Pee extra hard in a urinal when there's someone else in the bathroom so you don't seem weak

Guy: What're you doing Friday night? Girl: Not you.

Your eyes are the color of my toilet water.

Girls hate me, they always discuss about how they regret fucking with me over and over again. Moral: Thumb me down, I know ya love me.

At a bar: Man: Hi according to horsehead network I am the third most useless "invention" in the world! Moral: See what I did there? No? Then go see the pointless inventions section :P

Guy: Girl, I wish you were a car door, cause I'd slam you all night Girl: Well I have a car, how about I run you over with it instead?

Are you from Austrailia?

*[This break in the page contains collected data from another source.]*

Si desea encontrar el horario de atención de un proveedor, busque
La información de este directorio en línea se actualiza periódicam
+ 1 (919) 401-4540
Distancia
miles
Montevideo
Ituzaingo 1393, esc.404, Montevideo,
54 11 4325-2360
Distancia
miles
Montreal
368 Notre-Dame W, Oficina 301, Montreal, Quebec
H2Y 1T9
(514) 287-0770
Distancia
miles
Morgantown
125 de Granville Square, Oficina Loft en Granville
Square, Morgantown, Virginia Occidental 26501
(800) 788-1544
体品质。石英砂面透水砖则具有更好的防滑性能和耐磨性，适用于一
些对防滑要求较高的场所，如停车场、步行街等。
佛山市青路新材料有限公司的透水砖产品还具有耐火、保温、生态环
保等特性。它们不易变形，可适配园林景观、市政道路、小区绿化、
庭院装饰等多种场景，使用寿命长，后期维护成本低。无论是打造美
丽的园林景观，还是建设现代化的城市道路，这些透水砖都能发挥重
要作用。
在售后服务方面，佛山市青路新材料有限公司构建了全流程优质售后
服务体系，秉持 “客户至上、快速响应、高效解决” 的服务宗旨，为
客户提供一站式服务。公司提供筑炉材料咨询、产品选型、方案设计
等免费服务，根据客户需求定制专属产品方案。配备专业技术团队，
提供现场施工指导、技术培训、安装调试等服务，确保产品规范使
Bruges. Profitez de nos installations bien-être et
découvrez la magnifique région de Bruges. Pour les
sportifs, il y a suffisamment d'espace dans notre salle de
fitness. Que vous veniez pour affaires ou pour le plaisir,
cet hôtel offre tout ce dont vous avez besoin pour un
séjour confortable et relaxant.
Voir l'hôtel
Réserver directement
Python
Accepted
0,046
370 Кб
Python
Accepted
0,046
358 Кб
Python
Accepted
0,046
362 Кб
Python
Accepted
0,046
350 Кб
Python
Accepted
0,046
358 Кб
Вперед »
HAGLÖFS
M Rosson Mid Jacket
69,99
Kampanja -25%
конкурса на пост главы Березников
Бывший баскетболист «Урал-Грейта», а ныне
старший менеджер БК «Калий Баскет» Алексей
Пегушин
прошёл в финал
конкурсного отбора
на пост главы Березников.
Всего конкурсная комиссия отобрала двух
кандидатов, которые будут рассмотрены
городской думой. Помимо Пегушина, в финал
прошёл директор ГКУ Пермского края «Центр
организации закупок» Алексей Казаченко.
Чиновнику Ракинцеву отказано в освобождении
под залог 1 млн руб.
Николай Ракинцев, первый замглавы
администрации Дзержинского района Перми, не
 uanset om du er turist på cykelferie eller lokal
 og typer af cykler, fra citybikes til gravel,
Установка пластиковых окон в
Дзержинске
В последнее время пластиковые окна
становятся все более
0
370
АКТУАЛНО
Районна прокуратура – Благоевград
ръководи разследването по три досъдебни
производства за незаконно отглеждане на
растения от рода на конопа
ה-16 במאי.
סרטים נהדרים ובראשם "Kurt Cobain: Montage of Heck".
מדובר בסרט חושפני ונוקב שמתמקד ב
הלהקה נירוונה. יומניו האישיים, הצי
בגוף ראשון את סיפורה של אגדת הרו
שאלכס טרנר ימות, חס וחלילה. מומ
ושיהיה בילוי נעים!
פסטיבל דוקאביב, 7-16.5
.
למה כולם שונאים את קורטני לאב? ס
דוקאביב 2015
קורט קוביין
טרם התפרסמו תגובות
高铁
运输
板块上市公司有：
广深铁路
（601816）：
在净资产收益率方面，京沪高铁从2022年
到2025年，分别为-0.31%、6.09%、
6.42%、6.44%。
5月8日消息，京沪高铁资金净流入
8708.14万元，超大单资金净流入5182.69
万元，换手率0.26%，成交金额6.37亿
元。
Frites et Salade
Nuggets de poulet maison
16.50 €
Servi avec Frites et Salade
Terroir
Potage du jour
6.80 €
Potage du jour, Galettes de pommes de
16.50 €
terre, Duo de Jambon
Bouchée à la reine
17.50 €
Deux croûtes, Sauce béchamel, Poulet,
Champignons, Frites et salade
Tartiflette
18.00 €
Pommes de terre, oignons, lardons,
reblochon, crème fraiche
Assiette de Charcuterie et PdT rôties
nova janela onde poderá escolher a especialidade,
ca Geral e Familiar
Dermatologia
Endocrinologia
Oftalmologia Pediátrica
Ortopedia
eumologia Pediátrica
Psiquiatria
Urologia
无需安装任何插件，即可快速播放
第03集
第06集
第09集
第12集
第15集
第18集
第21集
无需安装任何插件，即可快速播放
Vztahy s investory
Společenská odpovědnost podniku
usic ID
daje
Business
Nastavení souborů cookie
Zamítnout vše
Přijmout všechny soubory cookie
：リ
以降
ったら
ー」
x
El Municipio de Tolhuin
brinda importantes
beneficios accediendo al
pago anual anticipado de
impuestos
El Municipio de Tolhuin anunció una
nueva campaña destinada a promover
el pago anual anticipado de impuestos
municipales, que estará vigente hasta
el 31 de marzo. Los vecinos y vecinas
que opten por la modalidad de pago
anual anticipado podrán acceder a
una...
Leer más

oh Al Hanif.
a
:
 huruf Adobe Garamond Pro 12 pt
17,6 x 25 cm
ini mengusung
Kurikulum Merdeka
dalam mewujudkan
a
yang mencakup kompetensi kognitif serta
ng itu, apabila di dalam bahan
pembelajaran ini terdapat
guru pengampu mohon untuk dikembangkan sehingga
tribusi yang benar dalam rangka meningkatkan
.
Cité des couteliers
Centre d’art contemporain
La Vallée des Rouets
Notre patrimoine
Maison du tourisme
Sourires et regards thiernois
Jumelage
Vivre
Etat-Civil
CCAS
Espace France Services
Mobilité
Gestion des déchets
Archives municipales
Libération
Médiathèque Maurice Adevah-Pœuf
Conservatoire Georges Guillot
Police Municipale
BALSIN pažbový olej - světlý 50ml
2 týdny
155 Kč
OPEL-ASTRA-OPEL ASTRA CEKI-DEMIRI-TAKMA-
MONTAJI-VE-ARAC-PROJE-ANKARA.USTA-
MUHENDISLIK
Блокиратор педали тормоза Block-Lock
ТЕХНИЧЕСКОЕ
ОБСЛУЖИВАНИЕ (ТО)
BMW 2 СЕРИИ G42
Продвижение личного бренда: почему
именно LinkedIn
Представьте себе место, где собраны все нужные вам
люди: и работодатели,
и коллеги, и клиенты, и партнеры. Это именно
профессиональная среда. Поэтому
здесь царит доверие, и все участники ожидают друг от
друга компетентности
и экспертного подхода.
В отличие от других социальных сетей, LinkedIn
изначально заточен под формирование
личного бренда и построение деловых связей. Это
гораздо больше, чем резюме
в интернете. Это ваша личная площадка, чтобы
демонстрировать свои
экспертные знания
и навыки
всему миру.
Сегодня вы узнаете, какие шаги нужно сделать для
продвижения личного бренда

Because I'd like to put my tongue in your butthole

My wife asked me to pass her the lip balm but I accidentally gave her the glue stick, she is still not talking to me.

You're like a star in the sky. Nothing but gas.

A guy asks a girl in the bar if he can buy her a drink she denies saying that alcohol is bad for her legs the guy asks why do they swell? No. they spread.

Woman: lol you are get nervous when I speak to you! Man: Yeah, I get nervous when fucking ugly attention seeking bitches speak to me, nothing personal its just you being a fucking ugly attention seeking bitch which happens to be speaking to me. Moral: Flawless Victory.

4 out of 5 people enjoy being gangraped

If i could rearrange the alphabet, I would put 'I' and 'U' together. Really? Cos' I like it just the way it is... With 'N' and 'O' together.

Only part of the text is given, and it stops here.